Related: Obama Says Warren 'Absolutely Wrong' on Trade Pact Threat to Dodd-Frank

Fourteen Senate Democrats on Monday urged Obama to require stronger labor standards be implemented before the sweeping Asia-Pacific deal takes effect, according to The Hill. The senators, including Chuck Schumer of New York and Benjamin Cardin of Maryland, also warned U.S. Trade Representative Michael Froman and Labor Secretary Tom Perez that waiting to improve standards until after the treaty is enacted could undermine enforcement of labor protections in Vietnam and other countries involved.  

Republicans control 54 votes in the Senate, and that means McConnell will have to hold most of his members and attract more than six Democrats to reach the 60-vote threshold he will need on Tuesday to break a Democratic filibuster and vote on the bill.
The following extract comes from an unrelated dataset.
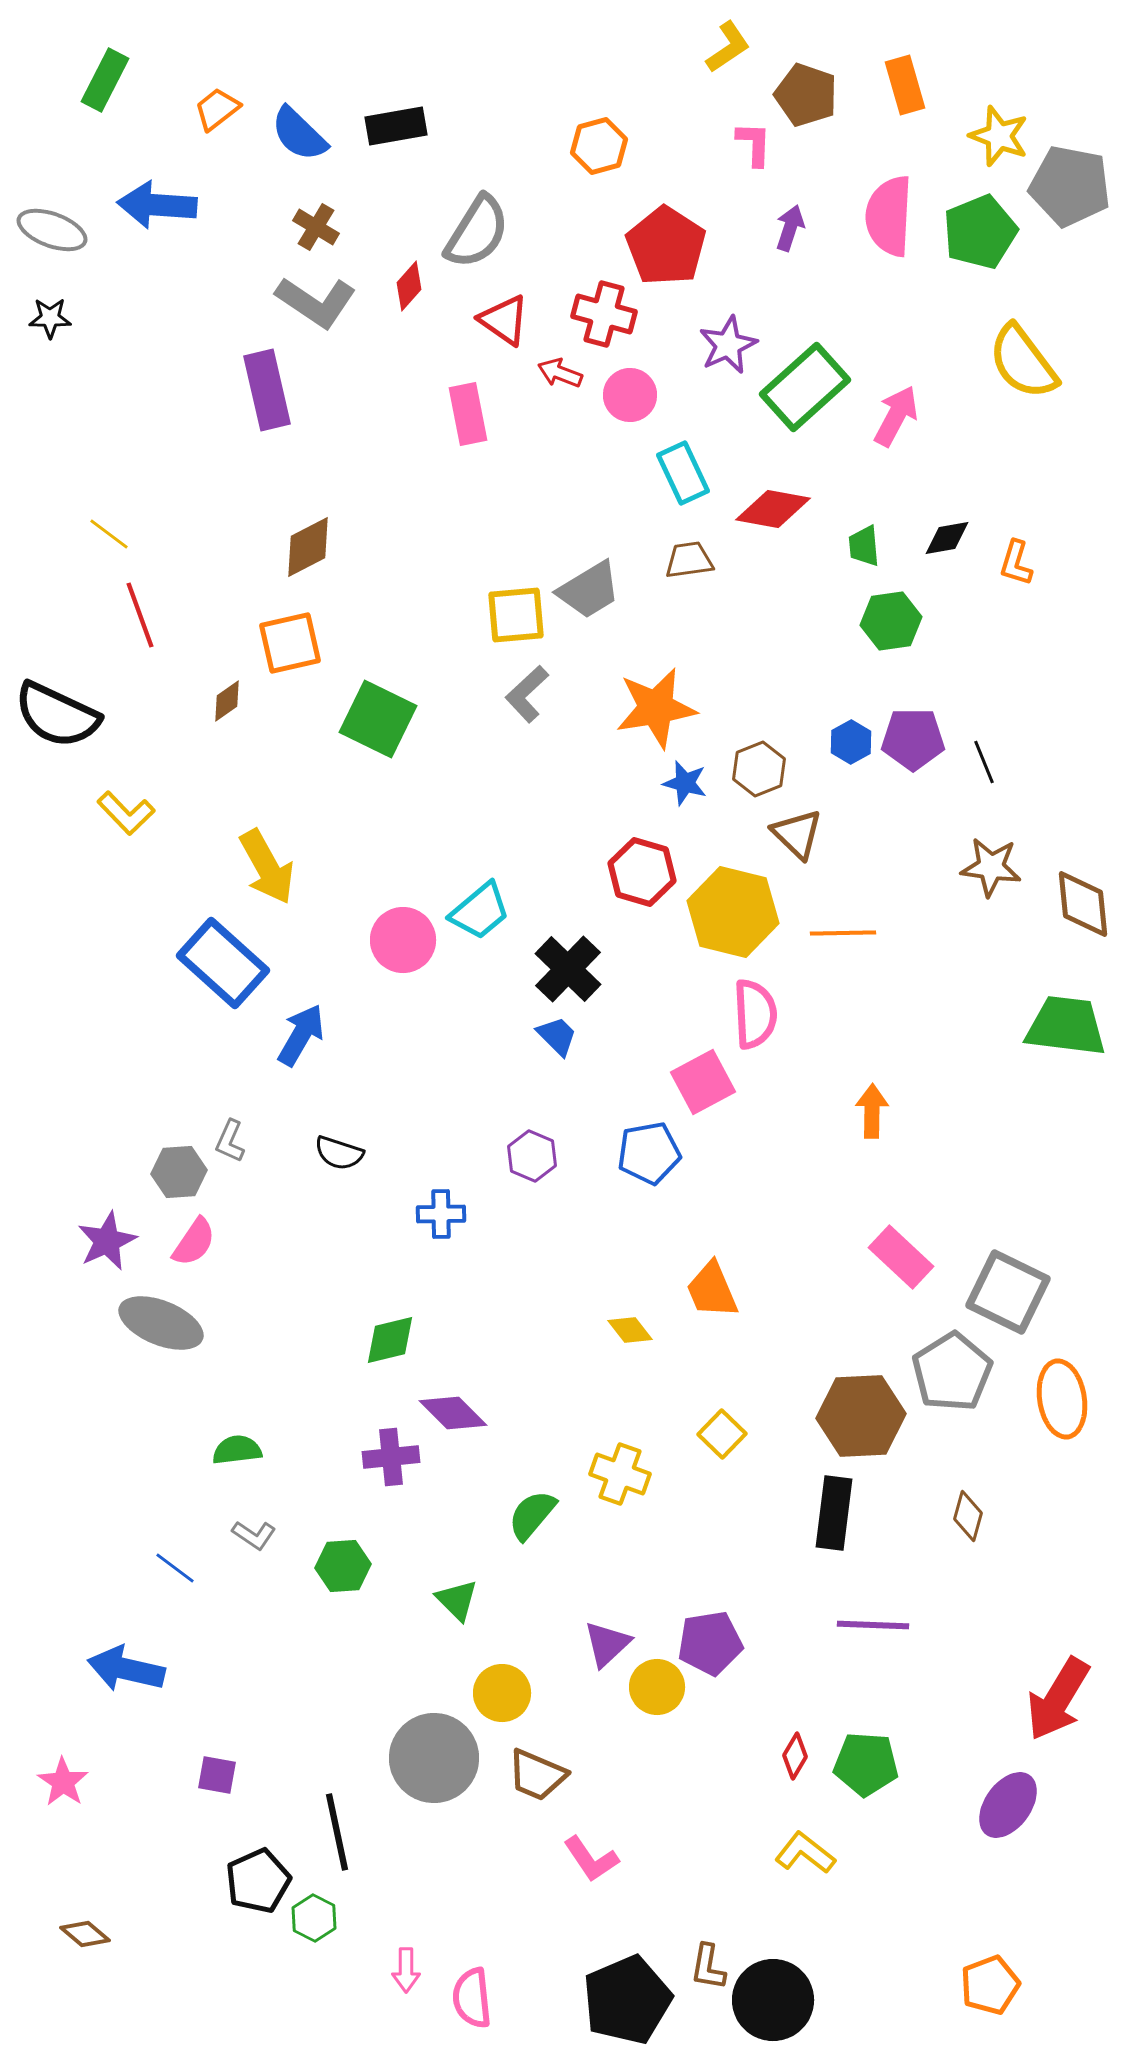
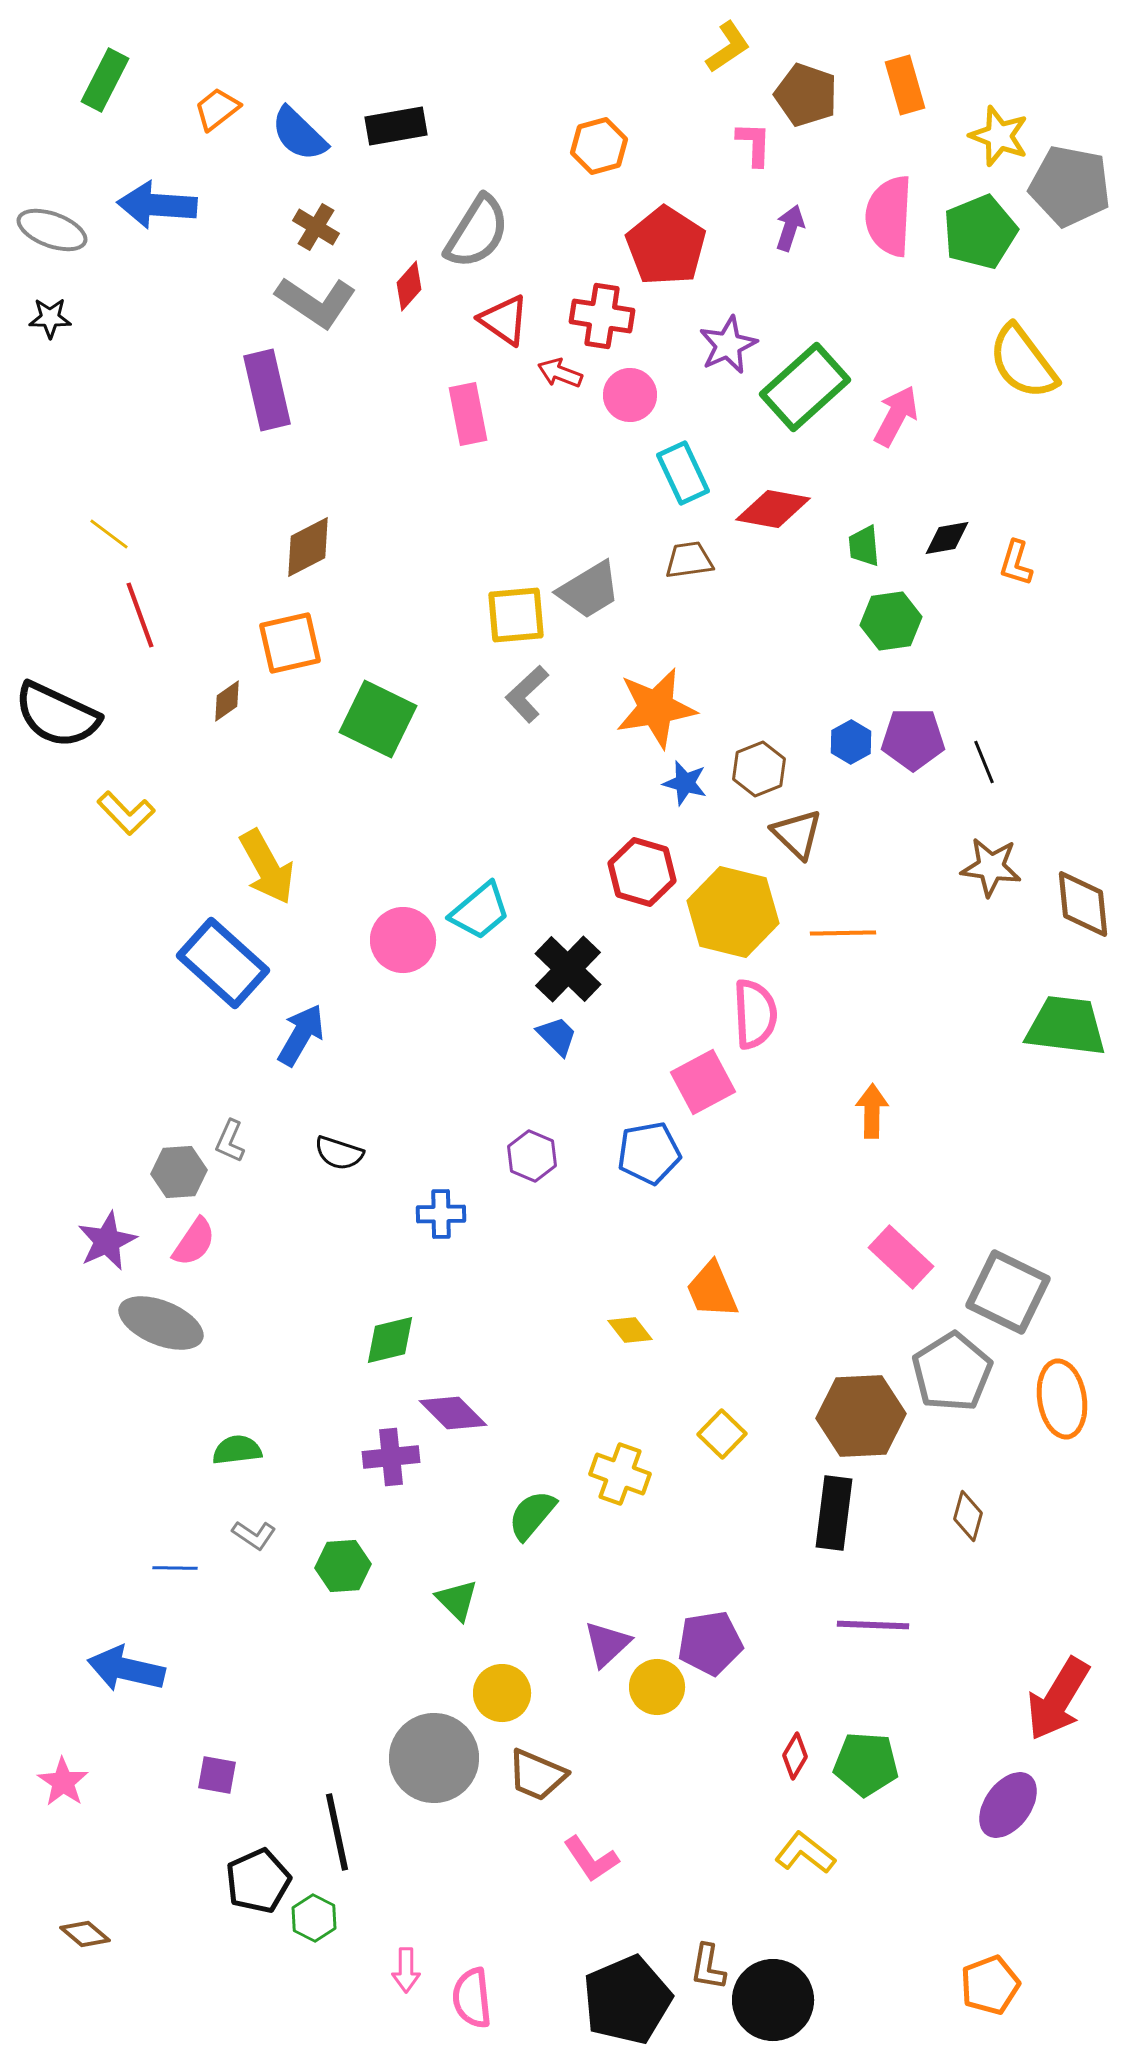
red cross at (604, 314): moved 2 px left, 2 px down; rotated 6 degrees counterclockwise
blue line at (175, 1568): rotated 36 degrees counterclockwise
According to The Wall Street Journal, McConnell’s biggest challenge will be persuading Republicans who don’t like the trade bill that they would be demonstrating party loyalty by standing with him.

Over in the House meanwhile, the more than two-dozen conservative Republicans opposed to the Iran nuclear legislation are preparing to offer the Cotton and Rubio amendments to the bill.

The move by the conservative House Freedom Caucus will put Boehner back in a now-familiar bind of having to either bow to the far right of his party or stand up to them for a bill he strongly supports. Boehner did just that in early March when he forced his party to abandon a fruitless effort try to use a homeland security bill to block Obama’s immigration reform executive orders.

The conservative Republicans insist they will not back down again. Rep. Mark Meadows (R-NC), a Freedom Caucus member, told Politico that the Corker deal is an illusion that provides political cover—not oversight.